┌──

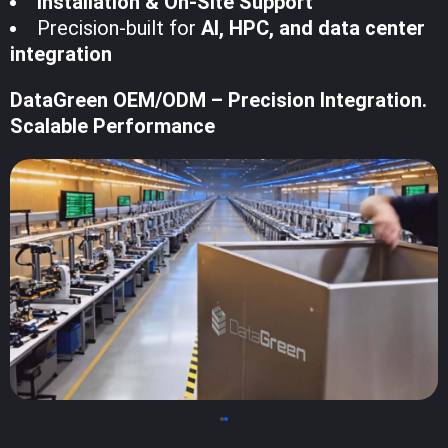
Installation & On-Site Support
Precision-built for
AI, HPC, and data center
integration
DataGreen OEM/ODM – Precision Integration.
Scalable Performance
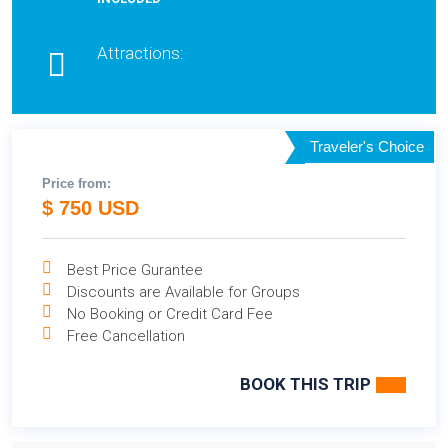
Attractions:
Traveler's Choice
Price from:
$ 750 USD
Best Price Gurantee
Discounts are Available for Groups
No Booking or Credit Card Fee
Free Cancellation
BOOK THIS TRIP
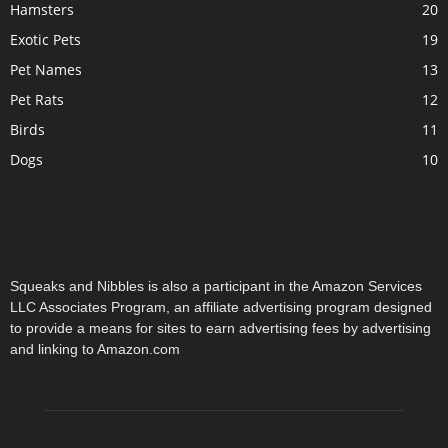
Hamsters
20
Exotic Pets
19
Pet Names
13
Pet Rats
12
Birds
11
Dogs
10
Squeaks and Nibbles is also a participant in the Amazon Services
LLC Associates Program, an affiliate advertising program designed
to provide a means for sites to earn advertising fees by advertising
and linking to Amazon.com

└──

# What you need to do:
Look over the records above and filter for each line with the word "Amazon".

# Written solution:
Squeaks and Nibbles is also a participant in the Amazon Services
and linking to Amazon.com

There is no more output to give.